Photoelectric smoke alarms see smoke and will alert you early, so you can escape.

Photoelectric alarms work using a photoelectric sensor and a light source. As smoke enters the chamber and crosses the path of the light beam, light is scattered by the smoke particles, aiming it toward the sensor, which in turn triggers the alarm.

With interconnected alarms, you will be alerted no matter where you are, or where the fire starts.

New legislation specifies the type, positioning, and interconnectedness of alarms, which are critical factors for an early warning and quick escape.

To give your family the best chance of surviving a house fire, QFES recommends updating your smoke alarms to match the new legislation as soon as you can. In the meantime, make sure all your alarms are working and properly maintained.

A well-practised fire escape plan will also ensure a quick escape.

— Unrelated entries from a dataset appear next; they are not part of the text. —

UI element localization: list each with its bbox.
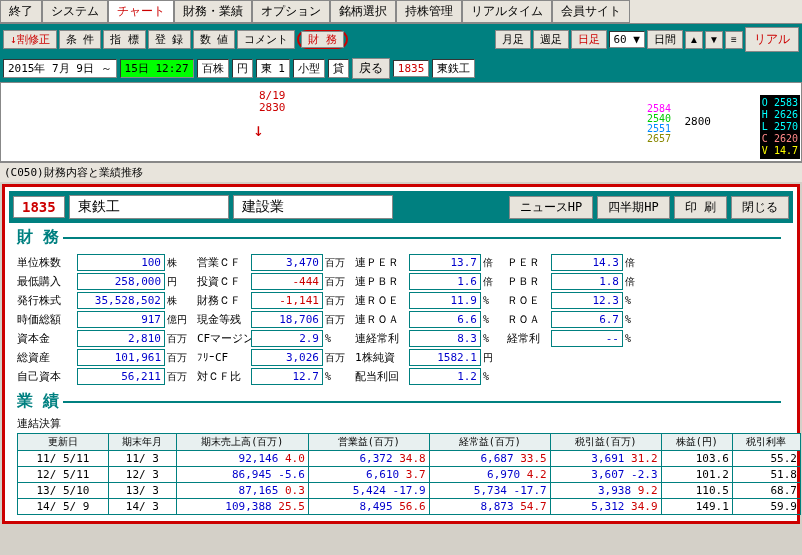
lbl-cons-roe: 連ＲＯＥ xyxy=(355,293,407,308)
ohlc-box: O 2583 H 2626 L 2570 C 2620 V 14.7 xyxy=(760,95,800,159)
table-row: 12/ 5/1112/ 386,945 -5.66,610 3.76,970 4… xyxy=(18,467,801,483)
tab-system[interactable]: システム xyxy=(42,0,108,23)
table-row: 11/ 5/1111/ 392,146 4.06,372 34.86,687 3… xyxy=(18,451,801,467)
val-fcf: 3,026 xyxy=(251,349,323,366)
size-field: 小型 xyxy=(293,59,325,78)
quarter-button[interactable]: 四半期HP xyxy=(597,196,669,219)
val-roa: 6.7 xyxy=(551,311,623,328)
results-table: 更新日期末年月期末売上高(百万)営業益(百万)経常益(百万)税引益(百万)株益(… xyxy=(17,433,801,515)
tab-member[interactable]: 会員サイト xyxy=(552,0,630,23)
lbl-unit-shares: 単位株数 xyxy=(17,255,75,270)
col-header: 更新日 xyxy=(18,434,109,451)
val-inv-cf: -444 xyxy=(251,273,323,290)
val-mktcap: 917 xyxy=(77,311,165,328)
tab-hold[interactable]: 持株管理 xyxy=(396,0,462,23)
print-button[interactable]: 印 刷 xyxy=(674,196,727,219)
up-button[interactable]: ▲ xyxy=(685,31,703,49)
toolbar: ↓割修正 条 件 指 標 登 録 数 値 コメント 財 務 月足 週足 日足 6… xyxy=(0,24,802,55)
panel-title: (C050)財務内容と業績推移 xyxy=(0,162,802,182)
val-cons-pbr: 1.6 xyxy=(409,273,481,290)
menu-button[interactable]: ≡ xyxy=(725,31,743,49)
stock-code: 1835 xyxy=(13,196,65,218)
lbl-divyield: 配当利回 xyxy=(355,369,407,384)
lbl-roe: ＲＯＥ xyxy=(507,293,549,308)
close-button[interactable]: 閉じる xyxy=(731,196,789,219)
news-button[interactable]: ニュースHP xyxy=(509,196,593,219)
tab-chart[interactable]: チャート xyxy=(108,0,174,23)
tab-realtime[interactable]: リアルタイム xyxy=(462,0,552,23)
register-button[interactable]: 登 録 xyxy=(148,30,191,49)
val-cfratio: 12.7 xyxy=(251,368,323,385)
finance-button[interactable]: 財 務 xyxy=(301,31,344,48)
val-total-asset: 101,961 xyxy=(77,349,165,366)
split-adjust-button[interactable]: ↓割修正 xyxy=(3,30,57,49)
chart-canvas[interactable]: 8/19 2830 ↓ 2584 2540 2551 2657 2800 xyxy=(0,82,802,162)
col-header: 期末年月 xyxy=(108,434,176,451)
down-button[interactable]: ▼ xyxy=(705,31,723,49)
market-field: 東 1 xyxy=(256,59,290,78)
finance-header: 1835 東鉄工 建設業 ニュースHP 四半期HP 印 刷 閉じる xyxy=(9,191,793,223)
condition-button[interactable]: 条 件 xyxy=(59,30,102,49)
lbl-cfratio: 対ＣＦ比 xyxy=(197,369,249,384)
name-field: 東鉄工 xyxy=(432,59,475,78)
val-per: 14.3 xyxy=(551,254,623,271)
tab-end[interactable]: 終了 xyxy=(0,0,42,23)
chart-p4: 2657 xyxy=(647,133,671,144)
indicator-button[interactable]: 指 標 xyxy=(103,30,146,49)
lbl-issued: 発行株式 xyxy=(17,293,75,308)
unit-field: 百株 xyxy=(197,59,229,78)
lbl-capital: 資本金 xyxy=(17,331,75,346)
sector: 建設業 xyxy=(233,195,393,219)
code-field: 1835 xyxy=(393,60,430,77)
val-equity: 56,211 xyxy=(77,368,165,385)
yen-field: 円 xyxy=(232,59,253,78)
col-header: 営業益(百万) xyxy=(308,434,429,451)
real-button[interactable]: リアル xyxy=(745,27,799,52)
val-ord: -- xyxy=(551,330,623,347)
lbl-cons-per: 連ＰＥＲ xyxy=(355,255,407,270)
lbl-fcf: ﾌﾘｰCF xyxy=(197,351,249,364)
date-field: 2015年 7月 9日 ～ xyxy=(3,59,117,78)
lbl-min-buy: 最低購入 xyxy=(17,274,75,289)
chart-price-label: 2830 xyxy=(259,101,286,114)
finance-panel: 1835 東鉄工 建設業 ニュースHP 四半期HP 印 刷 閉じる 財 務 単位… xyxy=(2,184,800,524)
stock-name: 東鉄工 xyxy=(69,195,229,219)
val-cons-per: 13.7 xyxy=(409,254,481,271)
val-cons-roa: 6.6 xyxy=(409,311,481,328)
lbl-equity: 自己資本 xyxy=(17,369,75,384)
tab-select[interactable]: 銘柄選択 xyxy=(330,0,396,23)
tab-finance[interactable]: 財務・業績 xyxy=(174,0,252,23)
lbl-cons-pbr: 連ＰＢＲ xyxy=(355,274,407,289)
val-cash: 18,706 xyxy=(251,311,323,328)
val-unit-shares: 100 xyxy=(77,254,165,271)
day-button[interactable]: 日足 xyxy=(571,30,607,49)
val-capital: 2,810 xyxy=(77,330,165,347)
lbl-cfmargin: CFマージン xyxy=(197,331,249,346)
lbl-bps: 1株純資 xyxy=(355,350,407,365)
val-issued: 35,528,502 xyxy=(77,292,165,309)
consolidated-label: 連結決算 xyxy=(9,416,793,431)
section-finance-title: 財 務 xyxy=(9,223,793,252)
comment-button[interactable]: コメント xyxy=(237,30,295,49)
week-button[interactable]: 週足 xyxy=(533,30,569,49)
col-header: 税引益(百万) xyxy=(550,434,661,451)
finance-grid: 単位株数100株 営業ＣＦ3,470百万 連ＰＥＲ13.7倍 ＰＥＲ14.3倍 … xyxy=(9,252,793,387)
number-button[interactable]: 数 値 xyxy=(193,30,236,49)
val-cfmargin: 2.9 xyxy=(251,330,323,347)
lbl-total-asset: 総資産 xyxy=(17,350,75,365)
lend-field: 貸 xyxy=(328,59,349,78)
col-header: 税引利率 xyxy=(732,434,800,451)
month-button[interactable]: 月足 xyxy=(495,30,531,49)
period-select[interactable]: 60 ▼ xyxy=(609,31,646,48)
col-header: 期末売上高(百万) xyxy=(176,434,308,451)
lbl-op-cf: 営業ＣＦ xyxy=(197,255,249,270)
val-pbr: 1.8 xyxy=(551,273,623,290)
tab-option[interactable]: オプション xyxy=(252,0,330,23)
back-button[interactable]: 戻る xyxy=(352,58,390,79)
lbl-inv-cf: 投資ＣＦ xyxy=(197,274,249,289)
finance-button-highlight: 財 務 xyxy=(297,30,348,49)
val-fin-cf: -1,141 xyxy=(251,292,323,309)
lbl-cons-roa: 連ＲＯＡ xyxy=(355,312,407,327)
lbl-mktcap: 時価総額 xyxy=(17,312,75,327)
val-roe: 12.3 xyxy=(551,292,623,309)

New and renovated homes from 1 January 2017

All new homes or units and substantially renovated homes or units that are subject to a building application submitted from 1 January 2017, will require the installation of hardwired, photoelectric interconnected smoke alarms.

Smoke alarms in the dwelling must:

  • Be photoelectric (AS3786-2014); and
  • Not also contain an ionisation sensor; and
  • Be hardwired to the mains power supply with a secondary power source (i.e. battery); and
  • Be interconnected with every other smoke alarm in the dwelling so all activate together.

The legislation requires smoke alarms must be installed in the following locations:

  • On each storey
  • In each bedroom
  • In hallways that connect bedrooms and the rest of the dwelling
  • If there is no hallway, between the bedroom and other parts of the storey; and
  • if there are no bedrooms on a storey, at least one smoke alarm must be installed in the most likely path of travel to exit the dwelling.

Smoke alarms must be hardwired, or for existing dwellings, they can also be powered by a non-removable 10-year battery.

To get everyone out safely during a house fire, it is essential to also have a well-practised fire escape plan.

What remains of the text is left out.